Unser Ralleyfahrer Andreas trieb unseren Schlitten (3 Tonnen, 11 l/100km) sehr zielstrebig hinauf Richtung Vulkankrater auf rund 3400 Meter und war dann sehr enttäuscht, dass wir diesen im dichten Nebel gar nicht sehen konnten. Detail am Rande: hier wachsen noch immer Bäume und blühen Blumen und Sträucher.

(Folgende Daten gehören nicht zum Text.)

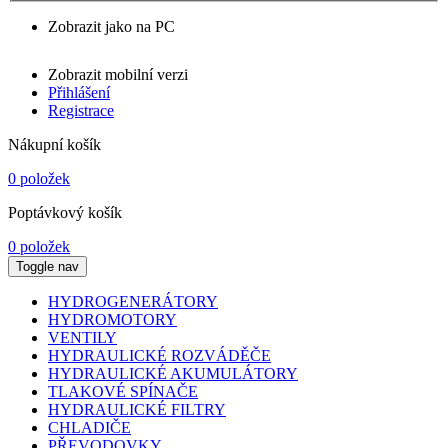
Zobrazit jako na PC
Zobrazit mobilní verzi
Přihlášení
Registrace
Nákupní košík
0 položek
Poptávkový košík
0 položek
Toggle nav
HYDROGENERÁTORY
HYDROMOTORY
VENTILY
HYDRAULICKÉ ROZVÁDĚČE
HYDRAULICKÉ AKUMULÁTORY
TLAKOVÉ SPÍNAČE
HYDRAULICKÉ FILTRY
CHLADIČE
PŘEVODOVKY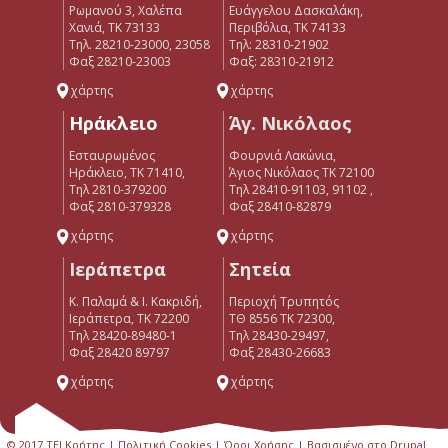
Ρωμανού 3, Χαλέπα
Ευάγγελου Δασκαλάκη,
Χανιά, ΤΚ 73133
Περιβόλια, ΤΚ 74133
Τηλ. 28210-23000, 23058
Tηλ: 28310-21902
Φαξ 28210-23003
Φαξ: 28310-21912
χάρτης
χάρτης
Ηράκλειο
Άγ. Νικόλαος
Εσταυρωμένος
Φουρνιά Λακώνια,
Ηράκλειο, ΤΚ 71410,
Άγιος Νικόλαος ΤΚ 72100
Τηλ 2810-379200
Τηλ 28410-91103, 91102 ,
Φαξ 2810-379328
Φαξ 28410-82879
χάρτης
χάρτης
Ιεράπετρα
Σητεία
Κ. Παλαμά & Ι. Κακριδή,
Περιοχή Τρυπητός
Ιεράπετρα, ΤΚ 72200
ΤΘ 8556 ΤΚ 72300,
Tηλ 28420-89480-1
Τηλ 28430-29497,
Φαξ 28420 89797
Φαξ 28430-26683
χάρτης
χάρτης
© 2017 ΤΕΙ Κρήτης |
Πολιτική Cookies
|
Όροι Χρήσης
| Βασισμένο στο Drupal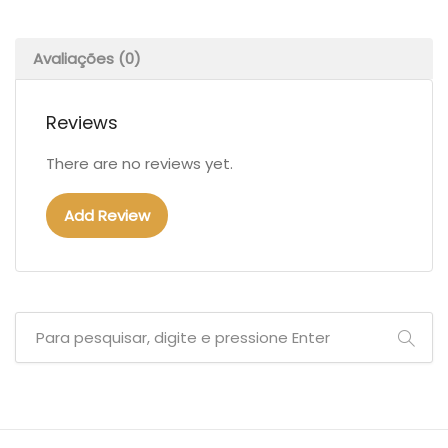
Avaliações (0)
Reviews
There are no reviews yet.
Add Review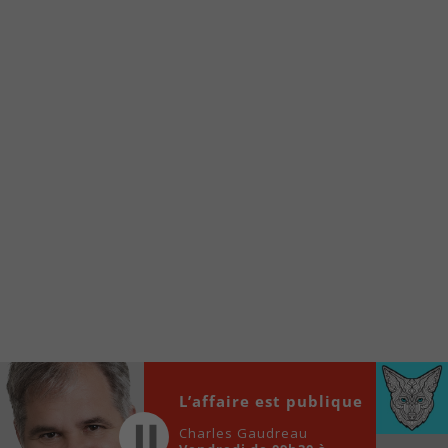
Voici la procédure ;)
À partir de votre téléphone, allez sur le site
internet de la Radio allumée au
www.fm1033.ca
Ensuite cliquez sur l’icône situé au bas de
votre écran
(celui qui représente un carré incluant une
flèche dirigé vers le haut)
Cliquez maintenant sur l’option Ajouter sur
l’écran d’accueil et vous verrez apparaître le
logo du FM 103,3
Faites Enregistrer en haut à droite.
Et voilà! Toutes les infos et l’écoute de votre radio
locale vous sont maintenant accessibles en un clic!
Audio
L’affaire est publique
00:00
00:00
Player
Charles Gaudreau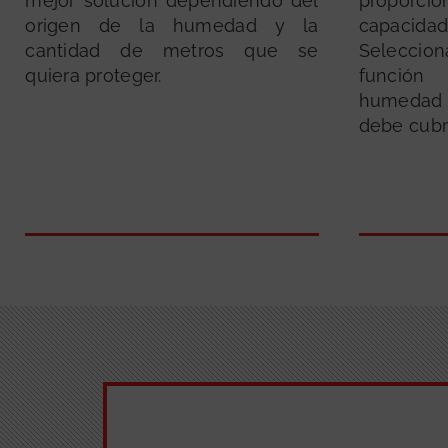
mejor solución dependiendo del
proporc
origen de la humedad y la
capacid
cantidad de metros que se
Seleccion
quiera proteger.
función
humedad 
debe cubri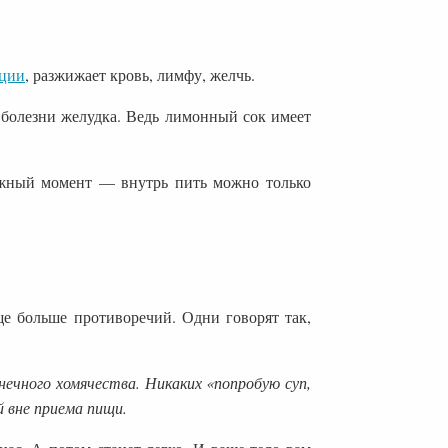
ации
, разжижает кровь, лимфу, желчь.
болезни желудка. Ведь лимонный сок имеет
жный момент — внутрь пить можно только
е больше противоречий. Одни говорят так,
онечного хомячества.
Никаких «попробую суп,
й вне приема пищи.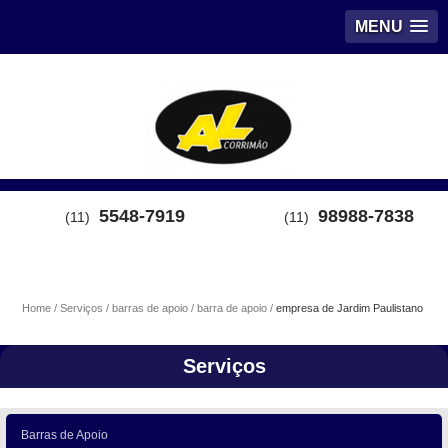
MENU
5548-7919
98988-7838
(11)
(11)
Home
Serviços
barras de apoio
barra de apoio
empresa de Jardim Paulistano
Serviços
Barras de Apoio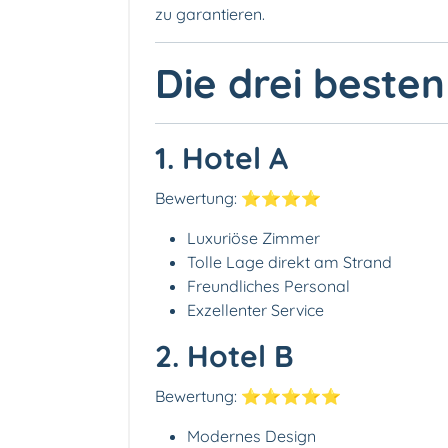
zu garantieren.
Die drei besten
1. Hotel A
Bewertung: ⭐️⭐️⭐️⭐️
Luxuriöse Zimmer
Tolle Lage direkt am Strand
Freundliches Personal
Exzellenter Service
2. Hotel B
Bewertung: ⭐️⭐️⭐️⭐️⭐️
Modernes Design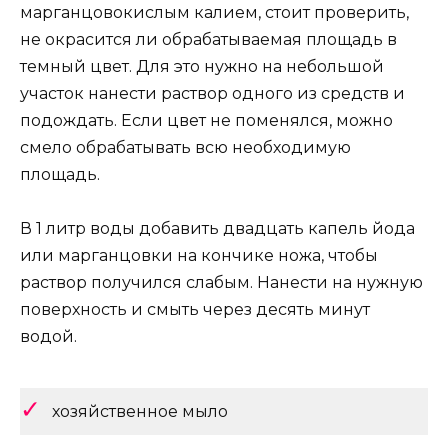
марганцовокислым калием, стоит проверить,
не окрасится ли обрабатываемая площадь в
темный цвет. Для это нужно на небольшой
участок нанести раствор одного из средств и
подождать. Если цвет не поменялся, можно
смело обрабатывать всю необходимую
площадь.
В 1 литр воды добавить двадцать капель йода
или марганцовки на кончике ножа, чтобы
раствор получился слабым. Нанести на нужную
поверхность и смыть через десять минут
водой.
хозяйственное мыло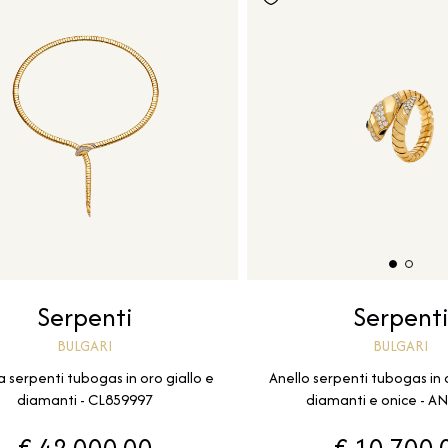
Serpenti
Serpent
BULGARI
BULGARI
a serpenti tubogas in oro giallo e
Anello serpenti tubogas in 
diamanti - CL859997
diamanti e onice - A
€ 42.000,00
€ 10.700,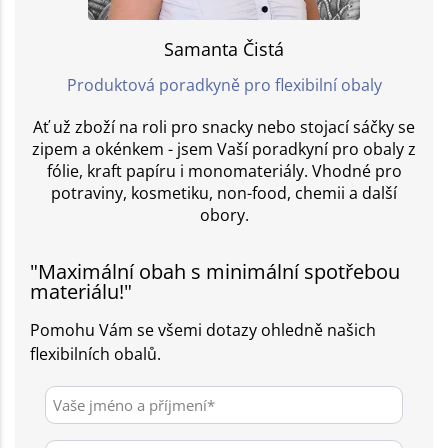
Samanta Čistá
Produktová poradkyně pro flexibilní obaly
Ať už zboží na roli pro snacky nebo stojací sáčky se
zipem a okénkem - jsem Vaší poradkyní pro obaly z
fólie, kraft papíru i monomateriály. Vhodné pro
potraviny, kosmetiku, non-food, chemii a další
obory.
"Maximální obah s minimální spotřebou
materiálu!"
Pomohu Vám se všemi dotazy ohledně našich
flexibilních obalů.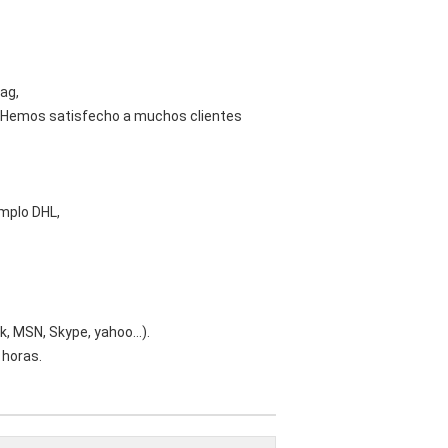
Yag,
PDT. Hemos satisfecho a muchos clientes
emplo DHL,
lk, MSN, Skype, yahoo…).
 horas.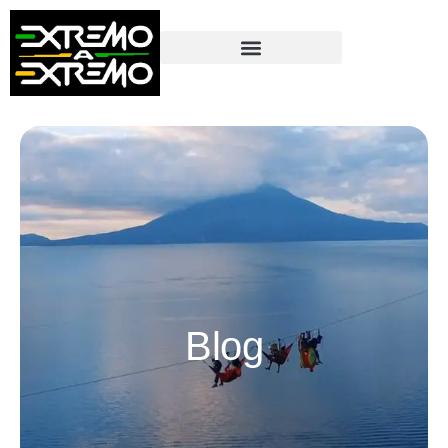
contenido
Blog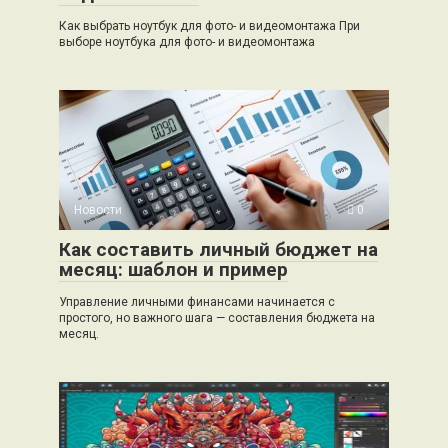
Как выбрать ноутбук для фото- и видеомонтажа При
выборе ноутбука для фото- и видеомонтажа
Новости
0
Как составить личный бюджет на
месяц: шаблон и пример
Управление личными финансами начинается с
простого, но важного шага — составления бюджета на
месяц.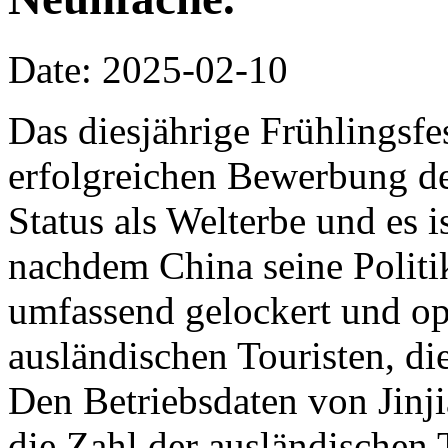
Date: 2025-02-10
Das diesjährige Frühlingsfes
erfolgreichen Bewerbung de
Status als Welterbe und es i
nachdem China seine Politi
umfassend gelockert und opt
ausländischen Touristen, die
Den Betriebsdaten von Jinji
die Zahl der ausländischen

Bergab erreichten wir bald unser Ziel, die Stadt Cartago. Bevor wir mit Sightseeing begannen, wollten wir noch unser Gepäck ins Hotel bringen, doch leider stand an der angegebenen Adresse ein riesiges Zementwerk, was Valentin imponierte. Dank Hannas Navigationstalent fanden wir schließlich doch die richtigen Zufahrt zu einem wirklich tollen Wellnessresort im Grünen, im wahrsten Sinne ein Geheimtipp. Also ist Sightseeing halt morgen. Wir wollen ja unsere Präsidentensuite und den Pool genießen…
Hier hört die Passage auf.